» **What the task requires**
Read through the data below and state how many of its lines contain the word "semana", adding nothing.

============

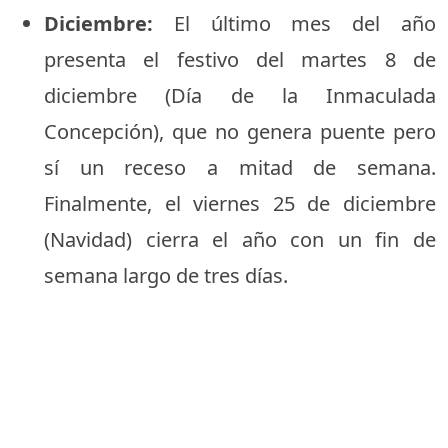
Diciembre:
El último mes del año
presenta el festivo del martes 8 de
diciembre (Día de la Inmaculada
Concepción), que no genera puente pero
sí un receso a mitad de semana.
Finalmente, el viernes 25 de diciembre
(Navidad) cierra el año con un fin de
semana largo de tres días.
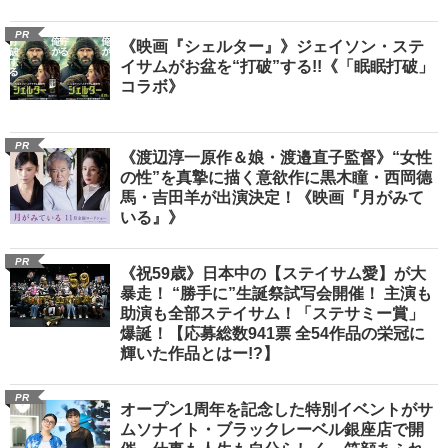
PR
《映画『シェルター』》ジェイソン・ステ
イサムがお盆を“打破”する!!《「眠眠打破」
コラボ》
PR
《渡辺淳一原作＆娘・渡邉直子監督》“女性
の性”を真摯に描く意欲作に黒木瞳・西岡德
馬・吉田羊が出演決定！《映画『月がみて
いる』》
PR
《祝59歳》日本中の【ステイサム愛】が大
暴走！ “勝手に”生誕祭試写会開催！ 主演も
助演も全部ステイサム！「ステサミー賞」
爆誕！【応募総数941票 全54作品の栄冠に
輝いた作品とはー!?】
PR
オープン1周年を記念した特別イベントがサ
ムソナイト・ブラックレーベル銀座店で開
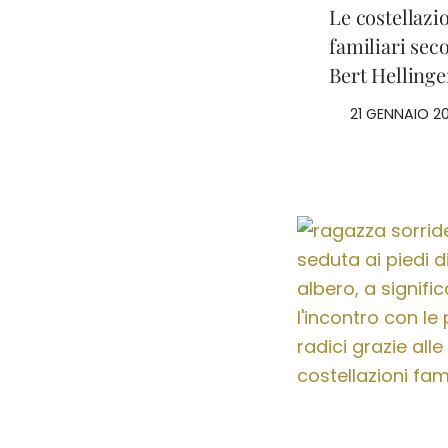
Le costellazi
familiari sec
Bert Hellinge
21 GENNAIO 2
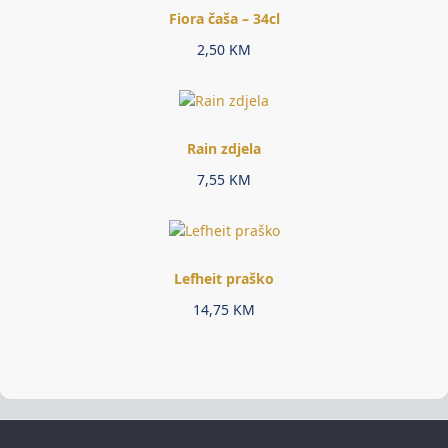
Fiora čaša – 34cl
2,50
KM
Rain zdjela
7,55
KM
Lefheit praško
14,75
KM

============

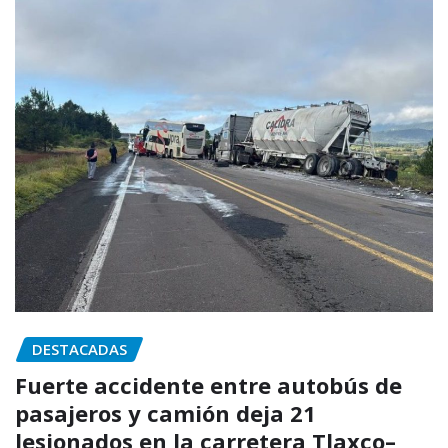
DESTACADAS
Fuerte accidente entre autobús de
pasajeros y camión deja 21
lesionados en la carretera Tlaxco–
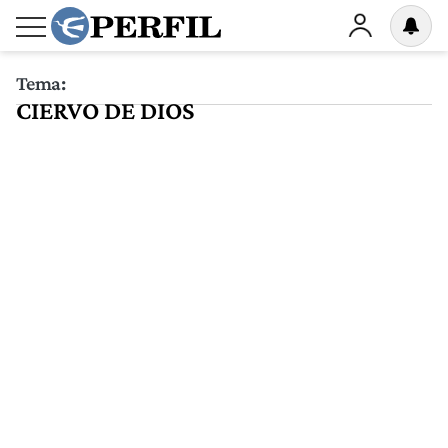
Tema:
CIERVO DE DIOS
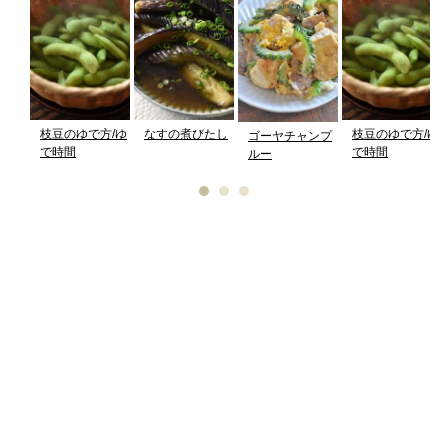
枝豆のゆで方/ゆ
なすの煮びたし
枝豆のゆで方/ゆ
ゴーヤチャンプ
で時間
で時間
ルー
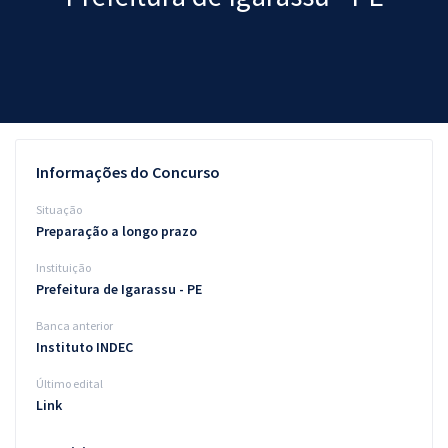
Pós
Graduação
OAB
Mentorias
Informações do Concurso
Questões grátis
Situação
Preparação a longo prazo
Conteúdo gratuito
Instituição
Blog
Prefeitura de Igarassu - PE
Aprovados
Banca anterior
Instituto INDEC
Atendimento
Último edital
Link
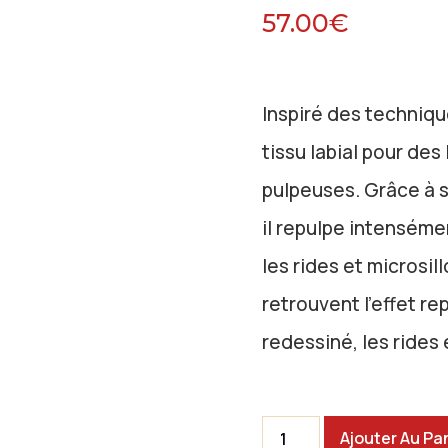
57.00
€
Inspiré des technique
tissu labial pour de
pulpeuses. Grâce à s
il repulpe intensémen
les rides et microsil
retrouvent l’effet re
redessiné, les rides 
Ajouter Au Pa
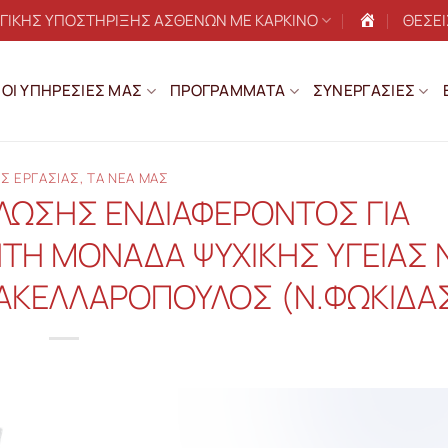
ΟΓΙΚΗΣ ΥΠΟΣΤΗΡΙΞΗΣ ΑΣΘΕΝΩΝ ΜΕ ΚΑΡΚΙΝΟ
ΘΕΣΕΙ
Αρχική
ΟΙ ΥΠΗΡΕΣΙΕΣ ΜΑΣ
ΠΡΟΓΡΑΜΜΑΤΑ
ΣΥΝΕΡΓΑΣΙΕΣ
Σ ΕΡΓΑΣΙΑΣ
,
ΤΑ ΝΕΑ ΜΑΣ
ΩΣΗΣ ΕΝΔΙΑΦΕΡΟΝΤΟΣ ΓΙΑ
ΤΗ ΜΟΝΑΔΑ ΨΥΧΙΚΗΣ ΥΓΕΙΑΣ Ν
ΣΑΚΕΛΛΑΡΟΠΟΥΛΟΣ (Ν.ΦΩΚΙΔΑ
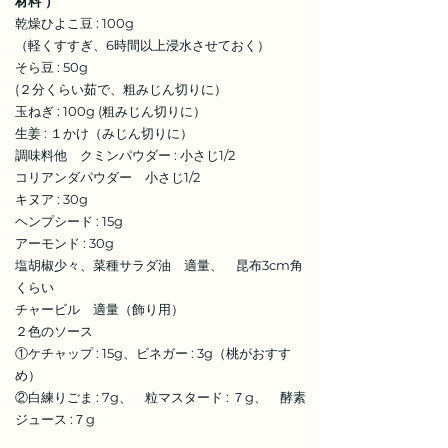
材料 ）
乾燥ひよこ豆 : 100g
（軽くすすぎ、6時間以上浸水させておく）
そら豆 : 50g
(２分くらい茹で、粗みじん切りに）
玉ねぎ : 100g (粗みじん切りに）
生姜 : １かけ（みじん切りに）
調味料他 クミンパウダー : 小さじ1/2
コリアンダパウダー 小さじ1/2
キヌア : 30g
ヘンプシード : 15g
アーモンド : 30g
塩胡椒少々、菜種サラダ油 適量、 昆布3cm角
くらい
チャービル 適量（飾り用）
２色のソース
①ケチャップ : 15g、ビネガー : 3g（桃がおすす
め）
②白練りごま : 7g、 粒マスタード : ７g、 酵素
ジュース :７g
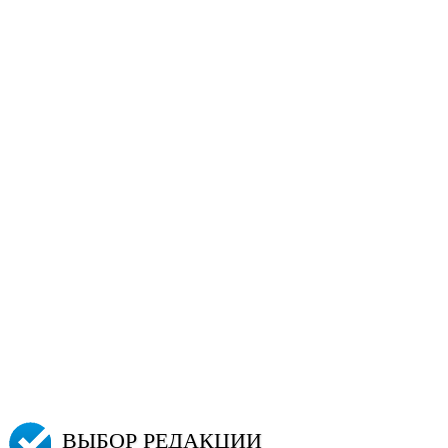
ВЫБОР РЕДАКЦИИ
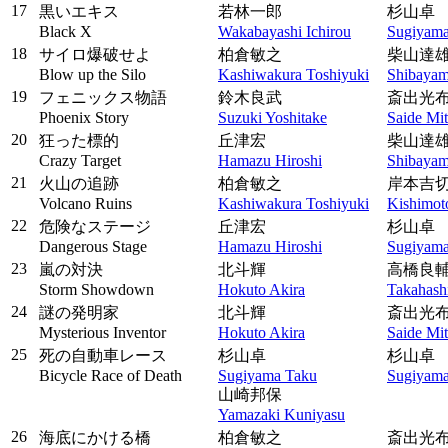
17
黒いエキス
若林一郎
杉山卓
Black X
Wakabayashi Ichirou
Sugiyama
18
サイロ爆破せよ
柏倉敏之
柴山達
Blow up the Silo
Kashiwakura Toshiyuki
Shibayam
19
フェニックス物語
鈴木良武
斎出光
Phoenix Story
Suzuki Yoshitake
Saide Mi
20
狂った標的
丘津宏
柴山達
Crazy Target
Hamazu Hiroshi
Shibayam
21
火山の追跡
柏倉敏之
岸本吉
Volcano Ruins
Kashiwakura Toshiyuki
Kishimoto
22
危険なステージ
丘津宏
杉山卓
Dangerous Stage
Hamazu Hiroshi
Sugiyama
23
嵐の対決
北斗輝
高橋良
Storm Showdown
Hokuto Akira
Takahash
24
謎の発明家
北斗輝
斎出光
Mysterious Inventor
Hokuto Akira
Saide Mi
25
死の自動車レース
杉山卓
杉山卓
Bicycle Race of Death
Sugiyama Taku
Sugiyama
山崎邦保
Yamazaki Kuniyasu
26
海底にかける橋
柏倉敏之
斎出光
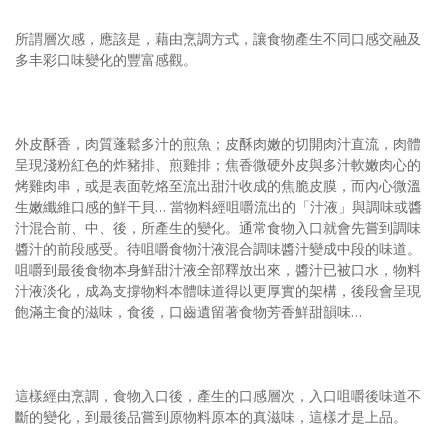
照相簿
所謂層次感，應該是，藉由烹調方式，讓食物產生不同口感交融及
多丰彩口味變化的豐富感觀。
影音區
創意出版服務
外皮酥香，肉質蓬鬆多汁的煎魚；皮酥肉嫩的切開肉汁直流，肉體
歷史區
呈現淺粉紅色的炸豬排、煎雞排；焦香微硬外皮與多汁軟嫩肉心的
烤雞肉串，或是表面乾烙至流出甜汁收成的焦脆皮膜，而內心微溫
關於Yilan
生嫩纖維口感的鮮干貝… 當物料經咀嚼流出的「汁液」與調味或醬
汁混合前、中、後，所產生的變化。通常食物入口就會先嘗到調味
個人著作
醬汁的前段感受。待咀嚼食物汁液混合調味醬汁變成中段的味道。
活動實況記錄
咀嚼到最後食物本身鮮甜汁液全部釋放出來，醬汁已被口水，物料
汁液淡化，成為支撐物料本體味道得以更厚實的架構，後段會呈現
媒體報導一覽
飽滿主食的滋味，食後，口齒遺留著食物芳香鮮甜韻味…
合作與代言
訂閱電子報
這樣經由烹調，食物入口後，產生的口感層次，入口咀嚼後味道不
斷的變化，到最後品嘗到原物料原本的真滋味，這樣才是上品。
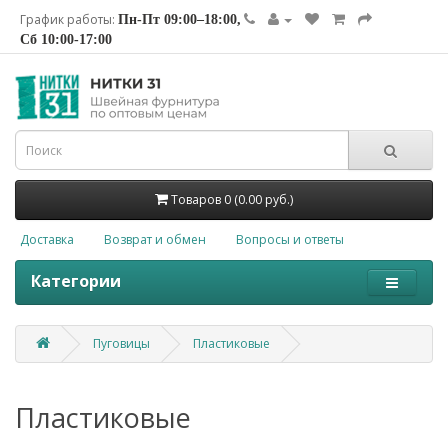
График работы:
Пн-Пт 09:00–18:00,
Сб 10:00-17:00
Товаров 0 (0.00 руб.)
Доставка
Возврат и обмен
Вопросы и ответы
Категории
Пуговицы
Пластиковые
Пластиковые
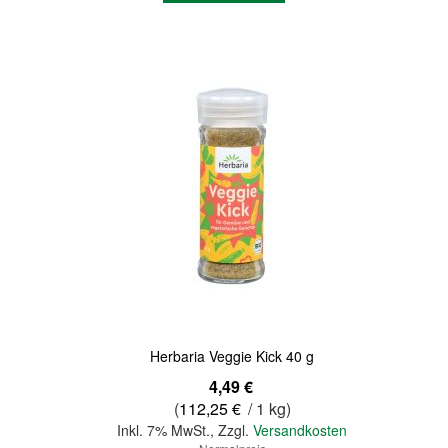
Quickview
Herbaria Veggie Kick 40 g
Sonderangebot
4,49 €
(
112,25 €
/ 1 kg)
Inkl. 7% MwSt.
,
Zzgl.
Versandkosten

============

» **Result of the exercise**
2